We will be starting to visit the Dordogne (as well as surrounding areas) at different times of the year to see if/where we might like to live eventually (part-time to full-time).
I know the geography varies and thus so does the climate quite a lot (especially these days). I live in N California and know how much the sun/fog/wind can vary within just a short distance, especially in the forests on the hills as the marine air comes in. One place will always be sunny and another nearby will get fog even if no one else does.
For those who live in the Dordogne, would you be able to help out with a little info regarding the microclimates so we can better target our search?
We love sun, expect rain and clouds throughout the year but much prefer patterns of short bursts of rain/clouds then blue sunny skies, whether it is cold or not. (We are not expecting great/sunny weather anywhere from January through March.)
We don't mind living where we have to drive a short distance to town, and prefer to be near one that is lively enough that it is largely open year round.
Is the southwest area around Bergerac reliable for pretty good weather (comparative in the Dordogne) or is it cloudier? Is it colder and wetter towards Sarlat?
Are there areas/towns along the river valley that have reliably better sun/weather while other parts are more known to be stuck in fog/rain/clouds? Or is it typically variable week by week who gets the good weather and who is stuck in clouds/rain?
Thanks so much, it could really help narrow our initial search if we know some parts have more unfortunate weather patterns.
Jill


----------



## Bevdeforges

I'm sure you'll have replies from folks who are more familiar with the areas you're considering. But right now we are in a period of rapidly changing weather conditions. The last couple of years have seen rather atypical climate conditions that may become the "new norm" with climate change. Or it may just be a multi-year aberration. Having lived in the San Francisco Bay area for a while, I have to say that I find the climate even here in the Paris area to be pretty similar - though a bit warmer in the winter months. Add to that, the idea that most of France is experiencing drought conditions the last couple of years - but with flooding in areas that haven't experienced it before.


----------



## travertine

I lived on the border of the Lot and Dordogne for 12 months and visited the latter. My general thoughts are: the west is more influenced by the sea while the east by higher altitude. Hence more rain/cloud/mist and even snow in the east (though infrequent). Mist can hang around in the valleys and frost occurs. The west tends to be flatter with vineyards and large broad agriculture but as you move east the valleys become narrower and often with high steep sides. More forest appears and the fields tend to get smaller: the landscape is more diverse. Some of the valleys can be quite deep and in winter sunshine may be more limited. Pay attention to which side of the valley you are on: the south can be dark and damp. The old mills look very appealing in summer but may not be the best place to be living during winter. A map of plant hardiness zones shows that there are two zones in the Dordogne. Given that the Dordogne is basically a square with 100 km sides we're not talking about huge variations in weather/climate. For me the key consideration is landscape. I much prefer the interior part of the Dordogne with its rivers, windy roads, small farms and chestnut/pine forests.


----------



## jillnken

Thanks very much for the help - the more information we have before we get there, the better!


----------



## jillnken

Bevdeforges said:


> I'm sure you'll have replies from folks who are more familiar with the areas you're considering. But right now we are in a period of rapidly changing weather conditions. The last couple of years have seen rather atypical climate conditions that may become the "new norm" with climate change. Or it may just be a multi-year aberration. Having lived in the San Francisco Bay area for a while, I have to say that I find the climate even here in the Paris area to be pretty similar - though a bit warmer in the winter months. Add to that, the idea that most of France is experiencing drought conditions the last couple of years - but with flooding in areas that haven't experienced it before.

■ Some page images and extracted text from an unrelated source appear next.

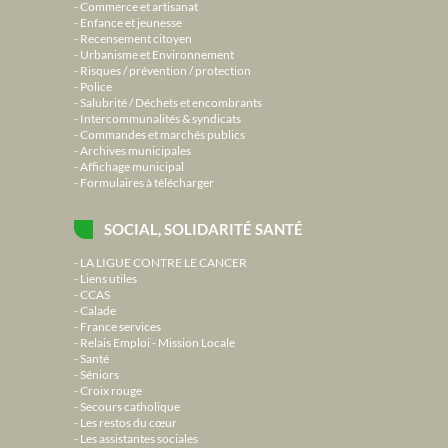
Commerce et artisanat
Enfance et jeunesse
Recensement citoyen
Urbanisme et Environnement
Risques / prévention / protection
Police
Salubrité / Déchets et encombrants
Intercommunalités & syndicats
Commandes et marchés publics
Archives municipales
Affichage municipal
Formulaires à télécharger
SOCIAL, SOLIDARITÉ SANTÉ
LA LIGUE CONTRE LE CANCER
Liens utiles
CCAS
Calade
France services
Relais Emploi - Mission Locale
Santé
Séniors
Croix rouge
Secours catholique
Les restos du cœur
Les assistantes sociales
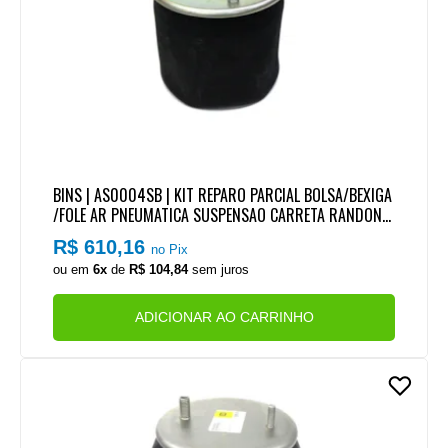
BINS | AS0004SB | KIT REPARO PARCIAL BOLSA/BEXIGA
/FOLE AR PNEUMATICA SUSPENSAO CARRETA RANDON |
SILPA | TRES EIXOS
R$ 610,16
no Pix
ou em
6x
de
R$ 104,84
sem juros
ADICIONAR AO CARRINHO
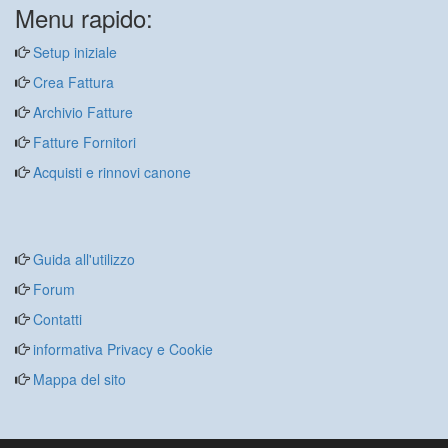
Menu rapido:
Setup iniziale
Crea Fattura
Archivio Fatture
Fatture Fornitori
Acquisti e rinnovi canone
Guida all'utilizzo
Forum
Contatti
informativa Privacy e Cookie
Mappa del sito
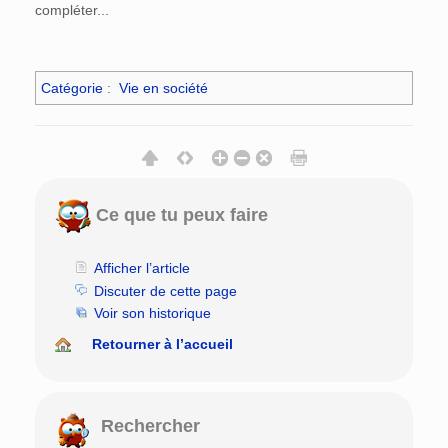
compléter...
Catégorie
:
Vie en société
Ce que tu peux faire
Afficher l’article
Discuter de cette page
Voir son historique
Retourner à l’accueil
Rechercher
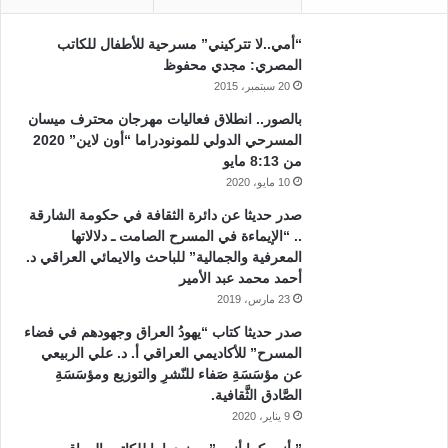
“أمي..لا تتركيني” مسرحية للأطفال للكاتب
المصري: مجدي محفوظ
20 سبتمبر، 2015
بالصور.. انطلاق فعاليات مهرجان محترف ميسان
المسرحي الدولي للمونودراما “أون لاين” 2020
من 8:13 مايو
10 مايو، 2020
صدر حديثا عن دائرة الثقافة في حكومة الشارقة
.. “الإيماءة في المسرح الصامت ـ دلالاتها
المعرفية والجمالية” للباحث والايمائي العراقي د.
أحمد محمد عبد الأمير
23 مارس، 2019
صدر حديثا كتاب “يهودُ العراق وجهودهم في فضاء
المسرح” للأكاديمي العراقي أ. د. علي الربيعي
عن مؤسَسَةِ صَفاء للنّشرِ والتوزيع ومؤسَسَةِ
الصَّادق الثَّقافية.
9 يناير، 2020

That is unfortunately so true these days and I appreciate your reply.
We will have to make our best decisions once we get there and accept that everyone's weather these days has a "wait and see" aspect to it.


----------



## jillnken

travertine said:


> I lived on the border of the Lot and Dordogne for 12 months and visited the latter. My general thoughts are: the west is more influenced by the sea while the east by higher altitude. Hence more rain/cloud/mist and even snow in the east (though infrequent). Mist can hang around in the valleys and frost occurs. The west tends to be flatter with vineyards and large broad agriculture but as you move east the valleys become narrower and often with high steep sides. More forest appears and the fields tend to get smaller: the landscape is more diverse. Some of the valleys can be quite deep and in winter sunshine may be more limited. Pay attention to which side of the valley you are on: the south can be dark and damp. The old mills look very appealing in summer but may not be the best place to be living during winter. A map of plant hardiness zones shows that there are two zones in the Dordogne. Given that the Dordogne is basically a square with 100 km sides we're not talking about huge variations in weather/climate. For me the key consideration is landscape. I much prefer the interior part of the Dordogne with its rivers, windy roads, small farms and chestnut/pine forests.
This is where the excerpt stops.